The last part says if we didn't find any searchable text and we didn't find any displable text, well that means we don't understand what kinda email this is, and we'll just display a message saying so.

That algorithm is pretty easy to follow. Now let's go deeper into the findMimeTypes() function.


public Map findMimeTypes( Part p, String... mimeTypes ) {
Map parts = new HashMap();
findMimeTypesHelper( p, parts, mimeTypes );
return parts;
}

// a little recursive helper function that actually does all the work.
public void findMimeTypesHelper( Part p, Map parts, String... mimeTypes ) {
try {
if (p.isMimeType("multipart/*") ) {
Multipart mp = (Multipart)p.getContent();
for (int i = 0; i < mp.getCount(); i++) {
findContentTypesHelper( mp.getBodyPart(i), parts, mimeTypes );
}
} else {
for( String mimeType : mimeTypes ) {
if( p.isMimeType( mimeType ) && !parts.containsKey( mimeType ) ) {
parts.put( mimeType, p );
}
}
}
} catch( UnsupportedEncodingException ex ) {
logger.warn( p.getContentType(), ex );
}
}

private void findContentTypesHelper( Part p, Map contentTypes, String... mimeTypes ) throws MessagingException, IOException {
try {
if (p.isMimeType("multipart/*") ) {
Multipart mp = (Multipart)p.getContent();
for (int i = 0; mp != null && i < mp.getCount(); i++) {
findContentTypesHelper( mp.getBodyPart(i), contentTypes, mimeTypes );
}
} else {
for( String mimeType : mimeTypes ) {
if( p.isMimeType( mimeType ) ) {
contentTypes.put( mimeType, p );
}
}
}
} catch( UnsupportedEncodingException ex ) {
logger.warn( p.getContentType(), ex );
}
}



Really not a lot of code. Probably easier than the first part huh? All this does is look at the parts mime type and compares it against the multipart mime type. This signifies if we have multiple parts in this email. It then tries to enumerate those emails and recursively calls itself on those parts as well. The next part tries to match that part's mime type against the mime types we're interested in. If we find something we save it off in our map. Notice it only takes the first mime type it encounters of the given mime types. We could look at the Content Disposition and only take Inline HTML and Inline Text, but I've seen problems with the Content Dispositions as well. It's optional so we'd want to generally take the first one we encounter, and that generally works well.

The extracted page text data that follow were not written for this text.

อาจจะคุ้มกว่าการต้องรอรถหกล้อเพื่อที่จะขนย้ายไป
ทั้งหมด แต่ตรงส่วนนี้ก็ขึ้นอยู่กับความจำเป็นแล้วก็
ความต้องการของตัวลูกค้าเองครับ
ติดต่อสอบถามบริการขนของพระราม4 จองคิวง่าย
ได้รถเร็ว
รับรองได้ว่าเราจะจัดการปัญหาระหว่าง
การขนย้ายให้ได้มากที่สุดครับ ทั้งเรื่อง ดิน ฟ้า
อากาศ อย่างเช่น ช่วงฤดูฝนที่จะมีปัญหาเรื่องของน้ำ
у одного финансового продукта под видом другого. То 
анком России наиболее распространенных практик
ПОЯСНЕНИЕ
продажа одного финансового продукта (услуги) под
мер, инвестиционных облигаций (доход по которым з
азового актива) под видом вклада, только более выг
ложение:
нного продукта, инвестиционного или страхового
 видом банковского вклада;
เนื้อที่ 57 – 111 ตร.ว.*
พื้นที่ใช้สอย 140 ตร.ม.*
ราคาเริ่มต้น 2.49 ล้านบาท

In conclusion I think it's little methods like the findMimeTypes() that make using Javamail so much easier. I wish Sun would add some fun little methods like these when it's building it's specs. Most JCP specs whittle everything down to bare minimum. No frills, no convenience methods, or simplified versions for easy access.

6 comments:

Unknown said...

I don't think that scattering the javamail API even more would help a lot. If you can implement a function in 1 or 2 minutes, then there you go.

Aditya Goyal said...

Thanks for this post. helped me when i was down spirited after seeing my own code "vomit all over".

Aditya Goyal said...

can you also post the code of the "findContentTypesHelper" method...

thanks

chubbsondubs said...

Whoops I must have missed that one when I originally posted it. There you go.

Aditya Goyal said...

thanks..
Appreciated..

Unknown said...

Thanks for the code, spares me 30min work ;) and made my email understanding a little bit more clearer.

I don't think this is work for oracle/sun spec. They provide us with a stable API. This would be perfect for apache commons and/or spring email APIs which are build upon java mail.